Compared to cisplatin-sensitive ovarian cancer cells, higher miR-194-5p expression and lower SLC40A1 expression were found in cisplatin-resistant ovarian cancer cells. Moreover, this study demonstrated that over-expression of miR-194-5p inhibited SLC40A1 expression, and knockdown of miR-194-5p promoted SLC40A1 expression. In addition, dual-luciferase reporter gene assay further confirmed the negative correlation between miR-194-5p and SLC40A1. Furthermore, we found that over-expression of miR-194-5p resulted in cisplatin resistance. When miR-194-5p and SLC40A1 were simultaneously up-regulated, cisplatin sensitivity increased, while down-regulation of miR-194-5p sensitised ovarian cancer cells to cisplatin. However, when miR-194-5p and SLC40A1 were simultaneously down-regulated, cisplatin sensitivity was decreased. These data suggested that miR-194-5p inhibited SLC40A1 expression to induce cisplatin resistance. In addition, bioinformatics analysis indicated a positive correlation of SLC40A1 with hephaestin (HEPH), and homeostatic iron regulator (HFE). However, we found that HEPH and HFE were associated with cisplatin resistance, suggesting that their role in drug resistance is induced by miR-194-5p/SLC40A1.
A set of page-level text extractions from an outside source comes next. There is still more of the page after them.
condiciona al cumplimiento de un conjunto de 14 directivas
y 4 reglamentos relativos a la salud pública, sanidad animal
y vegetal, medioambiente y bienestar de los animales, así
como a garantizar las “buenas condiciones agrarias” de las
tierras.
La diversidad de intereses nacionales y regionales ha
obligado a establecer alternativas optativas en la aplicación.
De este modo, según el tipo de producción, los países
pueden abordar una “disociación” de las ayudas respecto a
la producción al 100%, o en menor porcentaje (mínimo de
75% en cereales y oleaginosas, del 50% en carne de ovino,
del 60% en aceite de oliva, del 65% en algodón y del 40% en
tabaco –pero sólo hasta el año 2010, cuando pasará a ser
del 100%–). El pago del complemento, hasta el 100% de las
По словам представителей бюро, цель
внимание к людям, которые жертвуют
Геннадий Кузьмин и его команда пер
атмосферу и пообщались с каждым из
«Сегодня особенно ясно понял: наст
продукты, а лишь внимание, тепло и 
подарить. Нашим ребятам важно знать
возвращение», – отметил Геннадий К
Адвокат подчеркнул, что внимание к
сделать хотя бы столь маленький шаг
In conclusion, we found that miR-194-5p inhibited SLC40A1 expression to induce cisplatin resistance in ovarian cancer. This study suggests that miR-194-5p could be a potential therapeutic target and a prognostic biomarker for ovarian cancer, with important implications for future research.
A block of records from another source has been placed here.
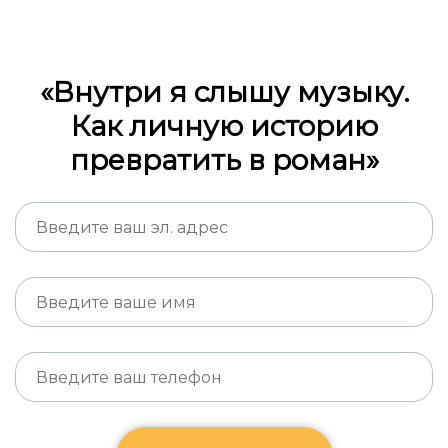
«Внутри я слышу музыку.
Как личную историю
превратить в роман»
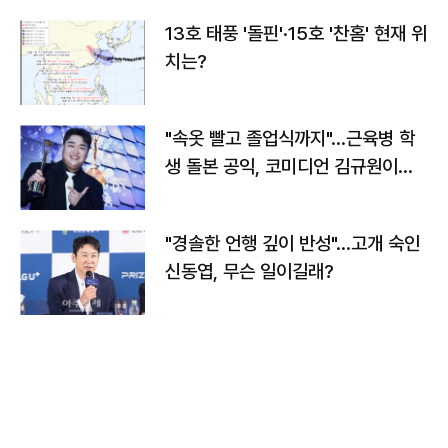
13호 태풍 '돌핀'·15호 '찬홈' 현재 위
치는?
"속옷 빨고 졸업식까지"…근육병 학
생 돌본 공익, 코미디언 김규원이었
다
"경솔한 언행 깊이 반성"…고개 숙인
신동엽, 무슨 일이길래?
miR-194-5p 与许多癌症的耐药性有关。然而,miR-194-5p 在卵巢癌顺铂耐药中的作用尚不清楚。
为了研究 miR-194-5p 在顺铂耐药中的作用和机制,通过 qRT-PCR 测定卵巢癌细胞中 miR-194-5p 和 SLC40A1 的表达。细胞计数试剂盒-8(CCK8)检测顺铂处理后细胞活力。双荧光素酶报告基因检测 miR-194-5p 与 SLC40A1 之间的关系。通过生物信息学分析研究 SLC40A1 下游的基因。
与顺铂敏感的卵巢癌细胞相比,顺铂耐药的卵巢癌细胞中 miR-194-5p 表达升高,SLC40A1 表达降低。此外,本研究表明过表达 miR-194-5p 抑制 SLC40A1 表达,而敲低 miR-194-5p 促进 SLC40A1 表达。此外,双荧光素酶报告基因检测进一步证实了 miR-194-5p 与 SLC40A1 之间的负相关关系。此外,我们发现过表达 miR-194-5p 导致顺铂耐药。当 miR-194-5p 和 SLC40A1 同时上调时,顺铂敏感性增加,而下调 miR-194-5p 可使卵巢癌细胞对顺铂敏感。然而,当 miR-194-5p 和 SLC40A1 同时下调时,顺铂敏感性降低。这些数据表明 miR-194-5p 通过抑制 SLC40A1 表达诱导顺铂耐药。此外,生物信息学分析表明 SLC40A1 与 hephaestin(HEPH)和铁稳态调节因子(HFE)呈正相关。然而,我们发现 HEPH 和 HFE 与顺铂耐药有关,这表明它们在耐药性中的作用是由 miR-194-5p/SLC40A1 诱导的。
综上所述,我们发现 miR-194-5p 通过抑制 SLC40A1 表达诱导卵巢癌顺铂耐药。本研究表明 miR-194-5p 可能是卵巢癌潜在的治疗靶点和预后生物标志物,对未来的研究具有重要意义。